Bounding box prediction data:
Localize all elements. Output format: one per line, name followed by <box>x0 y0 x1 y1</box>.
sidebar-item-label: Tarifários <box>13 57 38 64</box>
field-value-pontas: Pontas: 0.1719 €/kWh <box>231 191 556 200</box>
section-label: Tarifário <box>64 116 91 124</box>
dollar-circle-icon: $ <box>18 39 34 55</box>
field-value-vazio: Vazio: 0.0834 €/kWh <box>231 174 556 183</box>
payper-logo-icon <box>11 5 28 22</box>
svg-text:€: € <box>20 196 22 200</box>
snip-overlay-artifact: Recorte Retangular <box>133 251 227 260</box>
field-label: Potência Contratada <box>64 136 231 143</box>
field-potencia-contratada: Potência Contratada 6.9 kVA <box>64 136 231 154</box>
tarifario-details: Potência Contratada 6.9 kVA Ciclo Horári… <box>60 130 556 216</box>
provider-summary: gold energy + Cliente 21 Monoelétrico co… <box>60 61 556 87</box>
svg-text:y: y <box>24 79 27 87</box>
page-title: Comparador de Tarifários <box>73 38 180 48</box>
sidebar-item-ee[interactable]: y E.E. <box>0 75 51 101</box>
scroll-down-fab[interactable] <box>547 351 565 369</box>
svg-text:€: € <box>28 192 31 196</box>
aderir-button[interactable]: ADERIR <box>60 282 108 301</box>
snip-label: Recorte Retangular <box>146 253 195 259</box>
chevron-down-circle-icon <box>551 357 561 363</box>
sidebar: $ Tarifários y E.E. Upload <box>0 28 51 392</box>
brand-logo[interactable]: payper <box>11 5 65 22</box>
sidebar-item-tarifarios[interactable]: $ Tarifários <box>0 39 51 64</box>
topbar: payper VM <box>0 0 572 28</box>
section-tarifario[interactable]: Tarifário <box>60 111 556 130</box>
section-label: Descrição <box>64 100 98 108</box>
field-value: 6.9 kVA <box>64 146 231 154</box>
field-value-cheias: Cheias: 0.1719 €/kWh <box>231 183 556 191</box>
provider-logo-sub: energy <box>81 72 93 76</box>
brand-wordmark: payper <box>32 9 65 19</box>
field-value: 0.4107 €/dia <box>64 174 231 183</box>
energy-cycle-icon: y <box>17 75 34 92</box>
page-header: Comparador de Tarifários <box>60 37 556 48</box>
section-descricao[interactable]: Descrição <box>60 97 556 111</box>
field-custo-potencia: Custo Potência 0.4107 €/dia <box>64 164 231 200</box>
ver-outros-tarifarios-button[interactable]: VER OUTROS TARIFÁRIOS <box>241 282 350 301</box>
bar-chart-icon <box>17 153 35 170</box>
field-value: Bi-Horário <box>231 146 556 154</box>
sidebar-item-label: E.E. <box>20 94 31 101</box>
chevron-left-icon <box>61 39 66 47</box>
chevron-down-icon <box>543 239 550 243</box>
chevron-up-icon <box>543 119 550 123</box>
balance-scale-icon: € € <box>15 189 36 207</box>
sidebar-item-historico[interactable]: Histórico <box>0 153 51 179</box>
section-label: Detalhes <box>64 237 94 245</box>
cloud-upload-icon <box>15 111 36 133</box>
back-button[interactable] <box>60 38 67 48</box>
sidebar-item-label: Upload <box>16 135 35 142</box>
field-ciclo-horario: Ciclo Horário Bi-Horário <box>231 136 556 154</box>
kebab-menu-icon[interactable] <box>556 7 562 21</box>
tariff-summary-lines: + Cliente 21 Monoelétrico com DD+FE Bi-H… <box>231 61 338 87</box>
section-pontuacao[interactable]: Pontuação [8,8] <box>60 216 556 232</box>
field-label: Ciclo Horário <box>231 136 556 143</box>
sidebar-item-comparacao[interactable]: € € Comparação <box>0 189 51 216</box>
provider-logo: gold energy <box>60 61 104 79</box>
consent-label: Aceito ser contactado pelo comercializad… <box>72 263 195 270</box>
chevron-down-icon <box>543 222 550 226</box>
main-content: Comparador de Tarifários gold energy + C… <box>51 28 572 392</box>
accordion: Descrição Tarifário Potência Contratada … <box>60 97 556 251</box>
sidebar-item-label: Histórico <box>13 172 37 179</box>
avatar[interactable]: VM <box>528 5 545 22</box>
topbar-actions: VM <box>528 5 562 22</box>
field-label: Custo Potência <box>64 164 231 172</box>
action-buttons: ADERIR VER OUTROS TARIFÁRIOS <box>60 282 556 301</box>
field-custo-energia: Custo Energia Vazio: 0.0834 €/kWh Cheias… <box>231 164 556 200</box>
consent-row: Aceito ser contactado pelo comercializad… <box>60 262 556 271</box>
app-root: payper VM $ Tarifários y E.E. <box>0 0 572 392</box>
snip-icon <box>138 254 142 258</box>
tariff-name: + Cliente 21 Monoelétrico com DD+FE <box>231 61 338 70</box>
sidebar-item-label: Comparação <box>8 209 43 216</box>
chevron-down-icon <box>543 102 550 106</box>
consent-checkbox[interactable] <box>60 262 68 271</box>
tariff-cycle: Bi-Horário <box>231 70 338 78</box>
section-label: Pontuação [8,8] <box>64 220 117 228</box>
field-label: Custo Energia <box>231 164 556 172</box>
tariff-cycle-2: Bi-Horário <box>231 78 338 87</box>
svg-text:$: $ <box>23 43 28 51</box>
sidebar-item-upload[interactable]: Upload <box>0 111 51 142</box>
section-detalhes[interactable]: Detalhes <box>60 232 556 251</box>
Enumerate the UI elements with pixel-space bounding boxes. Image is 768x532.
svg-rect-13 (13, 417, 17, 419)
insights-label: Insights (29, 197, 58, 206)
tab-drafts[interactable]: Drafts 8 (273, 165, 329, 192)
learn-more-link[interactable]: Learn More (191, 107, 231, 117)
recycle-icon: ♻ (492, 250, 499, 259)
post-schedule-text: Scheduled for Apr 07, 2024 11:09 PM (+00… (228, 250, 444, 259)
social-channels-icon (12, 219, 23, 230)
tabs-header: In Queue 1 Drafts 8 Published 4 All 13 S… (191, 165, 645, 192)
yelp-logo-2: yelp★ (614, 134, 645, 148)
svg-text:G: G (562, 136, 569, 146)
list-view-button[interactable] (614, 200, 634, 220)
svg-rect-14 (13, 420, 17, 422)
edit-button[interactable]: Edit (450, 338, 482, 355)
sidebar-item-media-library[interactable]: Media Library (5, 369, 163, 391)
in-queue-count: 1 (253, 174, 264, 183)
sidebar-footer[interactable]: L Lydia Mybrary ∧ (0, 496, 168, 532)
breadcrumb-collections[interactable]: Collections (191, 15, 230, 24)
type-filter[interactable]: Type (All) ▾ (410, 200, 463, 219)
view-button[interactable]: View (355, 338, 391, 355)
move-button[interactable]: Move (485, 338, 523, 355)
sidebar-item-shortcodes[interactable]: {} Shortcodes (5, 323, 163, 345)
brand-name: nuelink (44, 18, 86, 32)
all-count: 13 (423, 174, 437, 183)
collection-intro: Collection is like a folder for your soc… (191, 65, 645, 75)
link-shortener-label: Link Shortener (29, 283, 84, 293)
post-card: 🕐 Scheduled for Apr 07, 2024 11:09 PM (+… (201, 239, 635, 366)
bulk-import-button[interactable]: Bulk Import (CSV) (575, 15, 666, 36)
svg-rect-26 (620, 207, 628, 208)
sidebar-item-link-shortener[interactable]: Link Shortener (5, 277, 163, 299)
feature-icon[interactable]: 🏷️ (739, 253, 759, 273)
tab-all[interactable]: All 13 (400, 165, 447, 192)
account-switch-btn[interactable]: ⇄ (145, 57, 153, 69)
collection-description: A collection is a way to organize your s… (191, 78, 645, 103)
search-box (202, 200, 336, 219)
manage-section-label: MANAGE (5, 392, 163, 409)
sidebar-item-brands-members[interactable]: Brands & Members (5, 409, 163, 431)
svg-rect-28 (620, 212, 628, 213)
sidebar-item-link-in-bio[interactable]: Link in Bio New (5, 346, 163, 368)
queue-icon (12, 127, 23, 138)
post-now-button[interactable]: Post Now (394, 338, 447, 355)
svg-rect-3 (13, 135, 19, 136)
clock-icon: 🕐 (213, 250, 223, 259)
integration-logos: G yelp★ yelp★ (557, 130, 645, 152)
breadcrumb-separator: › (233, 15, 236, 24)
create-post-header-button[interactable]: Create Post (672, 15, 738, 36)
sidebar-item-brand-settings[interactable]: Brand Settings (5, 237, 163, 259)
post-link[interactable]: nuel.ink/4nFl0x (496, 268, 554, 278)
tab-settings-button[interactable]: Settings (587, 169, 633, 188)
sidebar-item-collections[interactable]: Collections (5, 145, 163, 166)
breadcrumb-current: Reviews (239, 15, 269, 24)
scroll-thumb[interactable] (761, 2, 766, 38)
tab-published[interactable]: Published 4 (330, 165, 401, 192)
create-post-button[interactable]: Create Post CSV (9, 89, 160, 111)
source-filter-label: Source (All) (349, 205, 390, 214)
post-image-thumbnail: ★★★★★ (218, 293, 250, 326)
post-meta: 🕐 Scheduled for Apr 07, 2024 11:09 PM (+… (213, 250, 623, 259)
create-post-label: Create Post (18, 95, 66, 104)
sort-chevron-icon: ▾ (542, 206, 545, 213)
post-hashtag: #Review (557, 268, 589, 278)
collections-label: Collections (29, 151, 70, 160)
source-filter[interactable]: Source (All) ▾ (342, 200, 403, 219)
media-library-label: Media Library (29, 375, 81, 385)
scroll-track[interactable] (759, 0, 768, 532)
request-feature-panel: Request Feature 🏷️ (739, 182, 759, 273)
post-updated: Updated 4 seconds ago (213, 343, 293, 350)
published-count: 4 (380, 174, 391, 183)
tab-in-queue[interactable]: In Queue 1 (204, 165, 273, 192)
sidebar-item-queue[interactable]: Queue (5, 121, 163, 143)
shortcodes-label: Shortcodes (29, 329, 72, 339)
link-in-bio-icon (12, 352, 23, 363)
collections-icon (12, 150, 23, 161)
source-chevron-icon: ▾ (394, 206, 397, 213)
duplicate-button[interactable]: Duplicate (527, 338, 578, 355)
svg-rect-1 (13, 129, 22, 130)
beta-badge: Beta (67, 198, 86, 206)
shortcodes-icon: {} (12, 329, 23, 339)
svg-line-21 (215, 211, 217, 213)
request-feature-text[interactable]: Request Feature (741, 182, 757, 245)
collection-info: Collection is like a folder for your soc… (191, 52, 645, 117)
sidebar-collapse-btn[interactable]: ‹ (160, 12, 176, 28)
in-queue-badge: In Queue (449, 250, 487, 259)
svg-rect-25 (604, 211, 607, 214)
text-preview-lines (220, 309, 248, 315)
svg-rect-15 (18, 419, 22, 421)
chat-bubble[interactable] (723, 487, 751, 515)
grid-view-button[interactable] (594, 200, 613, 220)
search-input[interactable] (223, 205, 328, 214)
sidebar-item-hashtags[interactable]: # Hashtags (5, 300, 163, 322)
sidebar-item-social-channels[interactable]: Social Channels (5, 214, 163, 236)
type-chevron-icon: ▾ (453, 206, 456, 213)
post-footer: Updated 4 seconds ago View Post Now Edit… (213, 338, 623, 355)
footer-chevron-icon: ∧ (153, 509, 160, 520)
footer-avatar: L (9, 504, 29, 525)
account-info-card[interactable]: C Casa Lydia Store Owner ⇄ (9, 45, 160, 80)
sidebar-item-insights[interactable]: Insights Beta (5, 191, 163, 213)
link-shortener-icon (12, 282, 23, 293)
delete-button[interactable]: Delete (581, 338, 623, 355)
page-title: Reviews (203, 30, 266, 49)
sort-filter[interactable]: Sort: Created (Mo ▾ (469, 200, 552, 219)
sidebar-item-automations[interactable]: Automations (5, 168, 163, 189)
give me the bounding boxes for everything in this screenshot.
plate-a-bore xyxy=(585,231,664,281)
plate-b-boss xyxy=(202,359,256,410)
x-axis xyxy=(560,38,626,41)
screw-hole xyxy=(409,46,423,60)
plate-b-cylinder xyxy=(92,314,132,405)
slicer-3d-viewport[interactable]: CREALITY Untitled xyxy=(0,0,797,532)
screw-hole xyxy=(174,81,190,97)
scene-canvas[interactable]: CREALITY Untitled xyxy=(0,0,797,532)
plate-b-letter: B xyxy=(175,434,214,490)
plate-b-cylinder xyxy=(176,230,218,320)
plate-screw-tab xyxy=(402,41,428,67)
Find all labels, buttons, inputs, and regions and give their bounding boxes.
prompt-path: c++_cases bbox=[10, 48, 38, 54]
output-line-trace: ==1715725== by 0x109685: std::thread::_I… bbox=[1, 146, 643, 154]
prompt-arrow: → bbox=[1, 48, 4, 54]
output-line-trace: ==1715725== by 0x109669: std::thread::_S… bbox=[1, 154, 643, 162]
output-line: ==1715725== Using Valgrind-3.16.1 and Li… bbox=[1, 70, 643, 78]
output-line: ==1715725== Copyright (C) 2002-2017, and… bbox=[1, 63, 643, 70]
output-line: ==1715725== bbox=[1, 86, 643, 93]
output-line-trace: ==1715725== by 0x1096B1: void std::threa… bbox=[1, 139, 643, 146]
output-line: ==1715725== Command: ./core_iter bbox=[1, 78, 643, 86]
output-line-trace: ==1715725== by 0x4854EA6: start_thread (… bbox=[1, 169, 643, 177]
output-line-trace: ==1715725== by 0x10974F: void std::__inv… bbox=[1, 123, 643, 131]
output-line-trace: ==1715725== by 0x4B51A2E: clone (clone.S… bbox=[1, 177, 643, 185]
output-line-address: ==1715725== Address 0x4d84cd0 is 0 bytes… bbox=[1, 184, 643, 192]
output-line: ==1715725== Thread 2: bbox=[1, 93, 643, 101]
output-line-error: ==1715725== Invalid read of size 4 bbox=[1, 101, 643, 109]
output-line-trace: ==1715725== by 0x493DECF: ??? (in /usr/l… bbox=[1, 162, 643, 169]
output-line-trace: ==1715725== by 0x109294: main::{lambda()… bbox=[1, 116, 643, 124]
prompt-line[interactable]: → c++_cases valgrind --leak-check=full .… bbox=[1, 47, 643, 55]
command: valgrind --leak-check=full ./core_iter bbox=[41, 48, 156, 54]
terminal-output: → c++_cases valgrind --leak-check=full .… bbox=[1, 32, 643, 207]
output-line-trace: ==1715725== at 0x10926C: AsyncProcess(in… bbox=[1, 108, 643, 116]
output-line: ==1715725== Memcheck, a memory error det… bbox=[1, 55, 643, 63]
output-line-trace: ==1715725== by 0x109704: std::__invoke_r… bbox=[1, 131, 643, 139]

Your instructions:
Look for the word "name" in the records above, count the lines that hold it, and give only that number.

Reply:
3